A música (também) faz bem à saúde

Não há dúvida: a música tem uma influência positiva na saúde em geral. Conheça alguns dos benefícios já comprovados pela ciência.

Por Helena C. Peralta

A ideia de que a música contribui para o bem-estar da humanidade – e, consequentemente, para a saúde – não é propriamente recente. Aristóteles e Platão, grandes nomes da filosofia grega, falavam dessa importante associação. Platão dizia que “a música é o grande remédio da alma”, e Aristóteles referia que “as pessoas que sofrem de emoções descontroladas, depois de ouvirem melodias que elevam a alma ao êxtase, regressam ao seu estado normal, como se tivessem experimentado um tratamento médico”.

Também no Renascimento se acreditava que ouvir os grandes compositores clássicos trazia benefícios ao bem-estar das pessoas que, naquela altura, tinham hipótese de a ouvir. Já nessa época, um médico francês, Louis Roger, escreveu um livro sobre o efeito da música no corpo humano. Ele alertou para a necessidade de se fazer mais pesquisas científicas acerca do tema.

Contudo, foi só no final da primeira metade do século XX que os efeitos da música na saúde começaram a ser levados mais a sério. No final da II Guerra Mundial, os músicos foram chamados a diversos hospitais para ajudarem na recuperação das vítimas da guerra. E, a partir de 1944, os Estados Unidos decidiram aceitar a música como uma forma de terapia e formar profissionais de saúde nessa área, tornando-se pioneiros.

[...]

Qual é, então, o impacto que a música tem na saúde e no bem-estar? Além do óbvio, que se prende com o prazer e o fato de a música estar diretamente ligada à dança, ouvir música regularmente parece beneficiar as pessoas das mais diversas formas. Armando Sena, neurologista, professor na Universidade Nova de Lisboa e autor da obra “Cérebro, Saúde e Sociedade”, é um entusiasta desse tema.

Segundo ele, “as alterações decorrentes da música são sobretudo a nível hormonal e de marcadores inflamatórios que se relacionam com o estresse, que alteram o sistema nervoso simpático e parassimpático. Estudos têm demonstrado que a música pode diminuir esses marcadores, já que favorece a resistência ao estresse. O funcionamento do cérebro, por si só, influencia um aumento ou uma diminuição desses marcadores”, explica.

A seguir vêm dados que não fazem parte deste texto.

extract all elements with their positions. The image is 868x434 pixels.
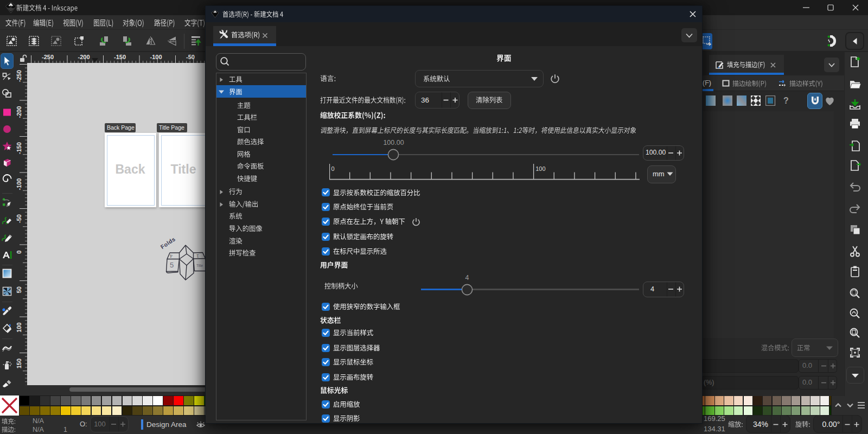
svg-text:0: 0 bbox=[16, 251, 22, 254]
svg-text:1: 1 bbox=[196, 253, 199, 259]
svg-text:-100: -100 bbox=[150, 54, 162, 60]
svg-text:-200: -200 bbox=[78, 54, 90, 60]
svg-text:100: 100 bbox=[535, 165, 545, 172]
svg-text:-150: -150 bbox=[16, 142, 22, 154]
svg-text:-250: -250 bbox=[42, 54, 54, 60]
svg-text:-200: -200 bbox=[16, 106, 22, 118]
svg-text:100: 100 bbox=[16, 323, 22, 333]
svg-text:-50: -50 bbox=[186, 54, 195, 60]
svg-text:-50: -50 bbox=[16, 214, 22, 223]
svg-text:4: 4 bbox=[170, 253, 173, 259]
svg-text:-250: -250 bbox=[16, 70, 22, 82]
svg-text:150: 150 bbox=[16, 359, 22, 368]
svg-text:0: 0 bbox=[331, 165, 334, 172]
svg-text:-100: -100 bbox=[16, 178, 22, 190]
svg-text:5: 5 bbox=[170, 261, 174, 269]
svg-text:Title: Title bbox=[196, 264, 203, 267]
svg-text:50: 50 bbox=[16, 286, 22, 293]
svg-text:-150: -150 bbox=[114, 54, 126, 60]
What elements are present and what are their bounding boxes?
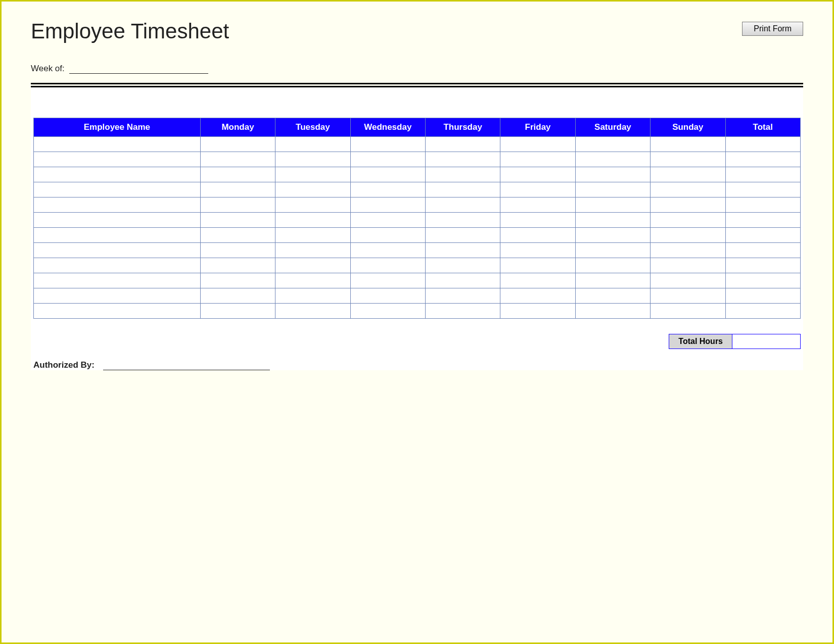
cell-total[interactable] [725,213,800,228]
cell-sun[interactable] [651,137,725,152]
cell-tue[interactable] [275,213,350,228]
cell-mon[interactable] [200,258,275,273]
cell-fri[interactable] [500,258,575,273]
cell-fri[interactable] [500,213,575,228]
cell-mon[interactable] [200,228,275,243]
cell-sat[interactable] [575,213,650,228]
cell-fri[interactable] [500,152,575,167]
cell-total[interactable] [725,152,800,167]
cell-sat[interactable] [575,152,650,167]
cell-wed[interactable] [350,243,425,258]
cell-name[interactable] [34,182,201,197]
cell-wed[interactable] [350,228,425,243]
cell-tue[interactable] [275,197,350,213]
cell-tue[interactable] [275,273,350,288]
cell-total[interactable] [725,197,800,213]
cell-sat[interactable] [575,137,650,152]
cell-wed[interactable] [350,288,425,304]
cell-thu[interactable] [425,167,500,182]
cell-mon[interactable] [200,182,275,197]
cell-tue[interactable] [275,167,350,182]
cell-tue[interactable] [275,304,350,319]
cell-sun[interactable] [651,167,725,182]
cell-tue[interactable] [275,288,350,304]
cell-wed[interactable] [350,152,425,167]
cell-mon[interactable] [200,152,275,167]
cell-mon[interactable] [200,167,275,182]
cell-sat[interactable] [575,304,650,319]
cell-fri[interactable] [500,182,575,197]
cell-total[interactable] [725,137,800,152]
cell-fri[interactable] [500,304,575,319]
cell-name[interactable] [34,243,201,258]
total-hours-input[interactable] [732,334,801,349]
cell-sun[interactable] [651,152,725,167]
cell-mon[interactable] [200,288,275,304]
cell-sun[interactable] [651,243,725,258]
cell-tue[interactable] [275,182,350,197]
cell-tue[interactable] [275,243,350,258]
cell-sat[interactable] [575,258,650,273]
cell-name[interactable] [34,288,201,304]
cell-wed[interactable] [350,213,425,228]
cell-sat[interactable] [575,228,650,243]
cell-mon[interactable] [200,243,275,258]
cell-sat[interactable] [575,243,650,258]
cell-sun[interactable] [651,182,725,197]
cell-sat[interactable] [575,167,650,182]
cell-thu[interactable] [425,182,500,197]
cell-wed[interactable] [350,197,425,213]
week-of-input[interactable] [69,65,208,74]
cell-total[interactable] [725,258,800,273]
cell-total[interactable] [725,182,800,197]
cell-name[interactable] [34,197,201,213]
cell-name[interactable] [34,167,201,182]
cell-thu[interactable] [425,304,500,319]
cell-fri[interactable] [500,197,575,213]
cell-total[interactable] [725,304,800,319]
cell-name[interactable] [34,258,201,273]
print-form-button[interactable]: Print Form [742,22,803,36]
cell-mon[interactable] [200,197,275,213]
cell-thu[interactable] [425,197,500,213]
cell-wed[interactable] [350,273,425,288]
cell-wed[interactable] [350,182,425,197]
cell-sun[interactable] [651,288,725,304]
cell-total[interactable] [725,228,800,243]
cell-thu[interactable] [425,152,500,167]
cell-sun[interactable] [651,213,725,228]
cell-sun[interactable] [651,273,725,288]
cell-tue[interactable] [275,258,350,273]
cell-thu[interactable] [425,228,500,243]
cell-mon[interactable] [200,304,275,319]
cell-name[interactable] [34,137,201,152]
cell-total[interactable] [725,167,800,182]
cell-wed[interactable] [350,304,425,319]
cell-fri[interactable] [500,288,575,304]
cell-sun[interactable] [651,304,725,319]
cell-tue[interactable] [275,137,350,152]
cell-wed[interactable] [350,137,425,152]
cell-fri[interactable] [500,228,575,243]
cell-thu[interactable] [425,213,500,228]
cell-mon[interactable] [200,137,275,152]
cell-wed[interactable] [350,258,425,273]
cell-name[interactable] [34,273,201,288]
cell-sun[interactable] [651,197,725,213]
cell-name[interactable] [34,228,201,243]
cell-total[interactable] [725,243,800,258]
cell-thu[interactable] [425,243,500,258]
cell-thu[interactable] [425,137,500,152]
cell-thu[interactable] [425,288,500,304]
cell-total[interactable] [725,273,800,288]
cell-wed[interactable] [350,167,425,182]
cell-name[interactable] [34,152,201,167]
cell-mon[interactable] [200,213,275,228]
cell-thu[interactable] [425,258,500,273]
cell-mon[interactable] [200,273,275,288]
cell-thu[interactable] [425,273,500,288]
cell-sat[interactable] [575,197,650,213]
cell-tue[interactable] [275,152,350,167]
cell-total[interactable] [725,288,800,304]
cell-fri[interactable] [500,137,575,152]
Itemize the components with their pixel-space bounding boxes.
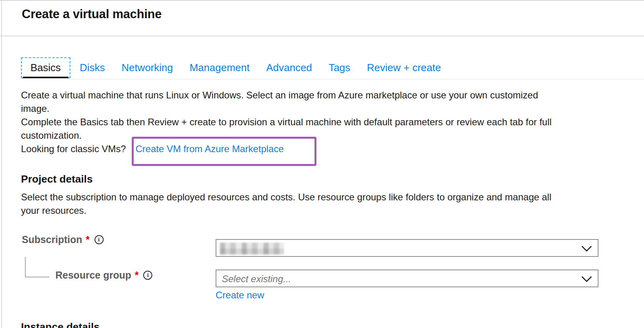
create-vm-marketplace-link[interactable]: Create VM from Azure Marketplace (135, 142, 284, 156)
create-vm-page: Create a virtual machine Basics Disks Ne… (0, 0, 644, 328)
resource-group-placeholder: Select existing... (222, 273, 291, 285)
header-divider (0, 36, 644, 36)
tab-bar: Basics Disks Networking Management Advan… (21, 56, 644, 79)
page-title: Create a virtual machine (22, 7, 162, 21)
subscription-label-row: Subscription * i (22, 234, 104, 245)
tab-advanced[interactable]: Advanced (266, 62, 312, 74)
tab-management[interactable]: Management (189, 62, 250, 74)
tab-basics-label: Basics (30, 62, 61, 74)
info-icon[interactable]: i (95, 235, 104, 244)
project-details-description: Select the subscription to manage deploy… (21, 190, 551, 217)
chevron-down-icon (581, 245, 592, 252)
classic-vm-question: Looking for classic VMs? (21, 142, 126, 156)
resource-group-label: Resource group (55, 270, 131, 281)
redacted-subscription-value (220, 243, 284, 254)
intro-line: Complete the Basics tab then Review + cr… (21, 115, 551, 129)
intro-line: customization. (21, 129, 551, 142)
blade-left-edge (1, 0, 2, 328)
tab-bar-divider (21, 79, 644, 79)
info-icon[interactable]: i (143, 271, 152, 280)
subscription-dropdown[interactable] (216, 239, 599, 257)
subscription-label: Subscription (22, 234, 82, 245)
intro-text: Create a virtual machine that runs Linux… (21, 89, 551, 156)
intro-line: Create a virtual machine that runs Linux… (21, 89, 551, 102)
tab-disks[interactable]: Disks (80, 62, 105, 74)
project-details-heading: Project details (21, 173, 93, 185)
resource-group-connector-vertical (25, 257, 26, 277)
tab-review-create[interactable]: Review + create (367, 62, 441, 74)
resource-group-connector-horizontal (25, 277, 49, 277)
resource-group-required-asterisk: * (135, 270, 139, 281)
intro-line: image. (21, 102, 551, 115)
chevron-down-icon (581, 275, 592, 283)
tab-networking[interactable]: Networking (121, 62, 173, 74)
project-desc-line: Select the subscription to manage deploy… (21, 190, 551, 204)
tab-basics[interactable]: Basics (21, 57, 70, 78)
top-divider (0, 0, 644, 1)
resource-group-label-row: Resource group * i (55, 270, 152, 281)
instance-details-heading: Instance details (21, 321, 100, 328)
subscription-required-asterisk: * (86, 234, 90, 245)
tab-tags[interactable]: Tags (329, 62, 350, 74)
resource-group-dropdown[interactable]: Select existing... (216, 270, 599, 287)
project-desc-line: your resources. (21, 204, 551, 217)
classic-vm-row: Looking for classic VMs? Create VM from … (21, 142, 551, 156)
create-new-resource-group-link[interactable]: Create new (216, 290, 264, 301)
tab-basics-active-underline (23, 77, 68, 78)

Assim, a música reduz o estresse e a ansiedade, pode ajudar a prevenir a depressão, tem a capacidade de controlar os batimentos cardíacos e diminui a pressão arterial. Um estudo levado a cabo na Índia, na Banaras Hindu University, em 2015, por Uma Gupt, que procura a relação da música na recuperação de pacientes com doença coronária, comprova que ouvir música reduz a pressão arterial e os batimentos cardíacos dos doentes.

Outra investigação realizada pela equipe de cirurgia cardiotorácica do Hospital Universitário de Orebro, na Suécia, confirma que nos doentes recém-operados os níveis de cortisol no sangue (associados ao estresse) diminuíam mais rapidamente se ouvissem música.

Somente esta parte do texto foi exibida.